All of the records should be given again exactly as they appear.

Stored data entries
▽

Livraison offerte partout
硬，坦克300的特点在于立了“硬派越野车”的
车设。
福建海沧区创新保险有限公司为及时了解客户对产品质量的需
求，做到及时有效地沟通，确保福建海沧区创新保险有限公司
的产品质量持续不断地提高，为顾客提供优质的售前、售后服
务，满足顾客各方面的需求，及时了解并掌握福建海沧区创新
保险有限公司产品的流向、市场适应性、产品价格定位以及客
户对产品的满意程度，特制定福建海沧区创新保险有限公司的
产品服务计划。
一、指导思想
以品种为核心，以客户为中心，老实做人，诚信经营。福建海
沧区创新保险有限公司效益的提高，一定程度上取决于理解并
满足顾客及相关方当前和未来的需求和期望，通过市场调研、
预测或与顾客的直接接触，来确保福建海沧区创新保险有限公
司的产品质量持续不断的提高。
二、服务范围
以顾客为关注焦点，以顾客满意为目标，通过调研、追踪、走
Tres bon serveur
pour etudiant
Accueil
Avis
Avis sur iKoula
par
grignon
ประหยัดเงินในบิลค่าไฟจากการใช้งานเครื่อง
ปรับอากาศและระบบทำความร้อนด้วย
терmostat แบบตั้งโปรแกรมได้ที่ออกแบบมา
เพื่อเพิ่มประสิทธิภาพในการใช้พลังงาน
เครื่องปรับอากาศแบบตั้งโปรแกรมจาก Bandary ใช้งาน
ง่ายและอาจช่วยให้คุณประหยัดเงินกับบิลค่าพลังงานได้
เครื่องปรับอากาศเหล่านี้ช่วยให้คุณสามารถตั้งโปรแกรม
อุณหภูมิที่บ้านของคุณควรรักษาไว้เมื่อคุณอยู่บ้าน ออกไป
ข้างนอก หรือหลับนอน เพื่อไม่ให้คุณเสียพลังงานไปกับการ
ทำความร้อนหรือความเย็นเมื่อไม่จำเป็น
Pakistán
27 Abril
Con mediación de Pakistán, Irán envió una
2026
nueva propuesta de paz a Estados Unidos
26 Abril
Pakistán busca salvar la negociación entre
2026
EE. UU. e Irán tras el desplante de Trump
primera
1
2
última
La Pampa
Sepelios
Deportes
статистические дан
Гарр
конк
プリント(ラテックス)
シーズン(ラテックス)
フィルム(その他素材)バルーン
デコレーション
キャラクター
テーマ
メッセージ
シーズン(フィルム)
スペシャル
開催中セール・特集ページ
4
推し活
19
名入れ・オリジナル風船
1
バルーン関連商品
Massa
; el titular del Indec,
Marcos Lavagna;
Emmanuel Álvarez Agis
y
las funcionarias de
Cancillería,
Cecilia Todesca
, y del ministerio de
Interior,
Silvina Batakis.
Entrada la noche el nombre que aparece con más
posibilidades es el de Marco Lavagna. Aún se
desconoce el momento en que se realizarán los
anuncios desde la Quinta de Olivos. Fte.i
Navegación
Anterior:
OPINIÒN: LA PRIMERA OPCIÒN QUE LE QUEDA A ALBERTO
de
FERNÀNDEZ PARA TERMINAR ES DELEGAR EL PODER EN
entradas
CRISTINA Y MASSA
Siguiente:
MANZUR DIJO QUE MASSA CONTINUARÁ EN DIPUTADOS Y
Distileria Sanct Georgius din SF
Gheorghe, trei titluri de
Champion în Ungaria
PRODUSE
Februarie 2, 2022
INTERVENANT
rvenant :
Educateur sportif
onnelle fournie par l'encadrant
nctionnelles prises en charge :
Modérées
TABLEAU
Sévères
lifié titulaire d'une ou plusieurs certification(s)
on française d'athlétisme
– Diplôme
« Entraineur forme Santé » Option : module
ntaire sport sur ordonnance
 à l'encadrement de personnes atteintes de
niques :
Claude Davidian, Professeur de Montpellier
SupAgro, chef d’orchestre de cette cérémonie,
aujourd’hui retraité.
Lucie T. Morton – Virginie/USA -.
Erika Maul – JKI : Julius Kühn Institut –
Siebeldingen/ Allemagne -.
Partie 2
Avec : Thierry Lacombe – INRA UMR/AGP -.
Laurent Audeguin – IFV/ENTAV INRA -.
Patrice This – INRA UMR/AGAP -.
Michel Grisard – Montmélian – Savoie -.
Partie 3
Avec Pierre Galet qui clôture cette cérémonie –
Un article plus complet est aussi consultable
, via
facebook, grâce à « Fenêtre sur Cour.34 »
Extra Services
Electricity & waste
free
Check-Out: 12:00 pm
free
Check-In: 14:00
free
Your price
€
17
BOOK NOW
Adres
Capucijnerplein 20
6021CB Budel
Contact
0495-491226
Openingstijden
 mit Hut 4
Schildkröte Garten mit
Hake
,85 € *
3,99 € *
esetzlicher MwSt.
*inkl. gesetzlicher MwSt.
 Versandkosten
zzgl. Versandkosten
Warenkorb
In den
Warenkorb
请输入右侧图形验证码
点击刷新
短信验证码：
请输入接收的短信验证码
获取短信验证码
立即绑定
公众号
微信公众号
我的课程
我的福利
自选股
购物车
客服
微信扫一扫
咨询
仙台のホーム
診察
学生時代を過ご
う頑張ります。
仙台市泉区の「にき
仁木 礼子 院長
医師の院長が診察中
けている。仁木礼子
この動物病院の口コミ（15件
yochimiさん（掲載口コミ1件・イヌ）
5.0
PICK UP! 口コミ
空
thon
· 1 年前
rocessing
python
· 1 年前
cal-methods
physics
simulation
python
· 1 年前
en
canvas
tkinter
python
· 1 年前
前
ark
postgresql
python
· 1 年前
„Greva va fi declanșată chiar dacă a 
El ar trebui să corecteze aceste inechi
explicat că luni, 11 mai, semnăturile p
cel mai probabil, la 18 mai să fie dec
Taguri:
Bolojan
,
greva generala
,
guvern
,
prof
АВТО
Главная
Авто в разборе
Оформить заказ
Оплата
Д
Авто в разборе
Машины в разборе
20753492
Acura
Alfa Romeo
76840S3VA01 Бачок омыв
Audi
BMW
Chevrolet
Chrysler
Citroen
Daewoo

△

:: Response area ::
Livraison offerte partout
硬，坦克300的特点在于立了“硬派越野车”的
车设。
福建海沧区创新保险有限公司为及时了解客户对产品质量的需
求，做到及时有效地沟通，确保福建海沧区创新保险有限公司
的产品质量持续不断地提高，为顾客提供优质的售前、售后服
务，满足顾客各方面的需求，及时了解并掌握福建海沧区创新
保险有限公司产品的流向、市场适应性、产品价格定位以及客
户对产品的满意程度，特制定福建海沧区创新保险有限公司的
产品服务计划。
一、指导思想
以品种为核心，以客户为中心，老实做人，诚信经营。福建海
沧区创新保险有限公司效益的提高，一定程度上取决于理解并
满足顾客及相关方当前和未来的需求和期望，通过市场调研、
预测或与顾客的直接接触，来确保福建海沧区创新保险有限公
司的产品质量持续不断的提高。
二、服务范围
以顾客为关注焦点，以顾客满意为目标，通过调研、追踪、走
Tres bon serveur
pour etudiant
Accueil
Avis
Avis sur iKoula
par
grignon
ประหยัดเงินในบิลค่าไฟจากการใช้งานเครื่อง
ปรับอากาศและระบบทำความร้อนด้วย
терmostat แบบตั้งโปรแกรมได้ที่ออกแบบมา
เพื่อเพิ่มประสิทธิภาพในการใช้พลังงาน
เครื่องปรับอากาศแบบตั้งโปรแกรมจาก Bandary ใช้งาน
ง่ายและอาจช่วยให้คุณประหยัดเงินกับบิลค่าพลังงานได้
เครื่องปรับอากาศเหล่านี้ช่วยให้คุณสามารถตั้งโปรแกรม
อุณหภูมิที่บ้านของคุณควรรักษาไว้เมื่อคุณอยู่บ้าน ออกไป
ข้างนอก หรือหลับนอน เพื่อไม่ให้คุณเสียพลังงานไปกับการ
ทำความร้อนหรือความเย็นเมื่อไม่จำเป็น
Pakistán
27 Abril
Con mediación de Pakistán, Irán envió una
2026
nueva propuesta de paz a Estados Unidos
26 Abril
Pakistán busca salvar la negociación entre
2026
EE. UU. e Irán tras el desplante de Trump
primera
1
2
última
La Pampa
Sepelios
Deportes
статистические дан
Гарр
конк
プリント(ラテックス)
シーズン(ラテックス)
フィルム(その他素材)バルーン
デコレーション
キャラクター
テーマ
メッセージ
シーズン(フィルム)
スペシャル
開催中セール・特集ページ
4
推し活
19
名入れ・オリジナル風船
1
バルーン関連商品
Massa
; el titular del Indec,
Marcos Lavagna;
Emmanuel Álvarez Agis
y
las funcionarias de
Cancillería,
Cecilia Todesca
, y del ministerio de
Interior,
Silvina Batakis.
Entrada la noche el nombre que aparece con más
posibilidades es el de Marco Lavagna. Aún se
desconoce el momento en que se realizarán los
anuncios desde la Quinta de Olivos. Fte.i
Navegación
Anterior:
OPINIÒN: LA PRIMERA OPCIÒN QUE LE QUEDA A ALBERTO
de
FERNÀNDEZ PARA TERMINAR ES DELEGAR EL PODER EN
entradas
CRISTINA Y MASSA
Siguiente:
MANZUR DIJO QUE MASSA CONTINUARÁ EN DIPUTADOS Y
Distileria Sanct Georgius din SF
Gheorghe, trei titluri de
Champion în Ungaria
PRODUSE
Februarie 2, 2022
INTERVENANT
rvenant :
Educateur sportif
onnelle fournie par l'encadrant
nctionnelles prises en charge :
Modérées
TABLEAU
Sévères
lifié titulaire d'une ou plusieurs certification(s)
on française d'athlétisme
– Diplôme
« Entraineur forme Santé » Option : module
ntaire sport sur ordonnance
 à l'encadrement de personnes atteintes de
niques :
Claude Davidian, Professeur de Montpellier
SupAgro, chef d’orchestre de cette cérémonie,
aujourd’hui retraité.
Lucie T. Morton – Virginie/USA -.
Erika Maul – JKI : Julius Kühn Institut –
Siebeldingen/ Allemagne -.
Partie 2
Avec : Thierry Lacombe – INRA UMR/AGP -.
Laurent Audeguin – IFV/ENTAV INRA -.
Patrice This – INRA UMR/AGAP -.
Michel Grisard – Montmélian – Savoie -.
Partie 3
Avec Pierre Galet qui clôture cette cérémonie –
Un article plus complet est aussi consultable
, via
facebook, grâce à « Fenêtre sur Cour.34 »
Extra Services
Electricity & waste
free
Check-Out: 12:00 pm
free
Check-In: 14:00
free
Your price
€
17
BOOK NOW
Adres
Capucijnerplein 20
6021CB Budel
Contact
0495-491226
Openingstijden
 mit Hut 4
Schildkröte Garten mit
Hake
,85 € *
3,99 € *
esetzlicher MwSt.
*inkl. gesetzlicher MwSt.
 Versandkosten
zzgl. Versandkosten
Warenkorb
In den
Warenkorb
请输入右侧图形验证码
点击刷新
短信验证码：
请输入接收的短信验证码
获取短信验证码
立即绑定
公众号
微信公众号
我的课程
我的福利
自选股
购物车
客服
微信扫一扫
咨询
仙台のホーム
診察
学生時代を過ご
う頑張ります。
仙台市泉区の「にき
仁木 礼子 院長
医師の院長が診察中
けている。仁木礼子
この動物病院の口コミ（15件
yochimiさん（掲載口コミ1件・イヌ）
5.0
PICK UP! 口コミ
空
thon
· 1 年前
rocessing
python
· 1 年前
cal-methods
physics
simulation
python
· 1 年前
en
canvas
tkinter
python
· 1 年前
前
ark
postgresql
python
· 1 年前
„Greva va fi declanșată chiar dacă a 
El ar trebui să corecteze aceste inechi
explicat că luni, 11 mai, semnăturile p
cel mai probabil, la 18 mai să fie dec
Taguri:
Bolojan
,
greva generala
,
guvern
,
prof
АВТО
Главная
Авто в разборе
Оформить заказ
Оплата
Д
Авто в разборе
Машины в разборе
20753492
Acura
Alfa Romeo
76840S3VA01 Бачок омыв
Audi
BMW
Chevrolet
Chrysler
Citroen
Daewoo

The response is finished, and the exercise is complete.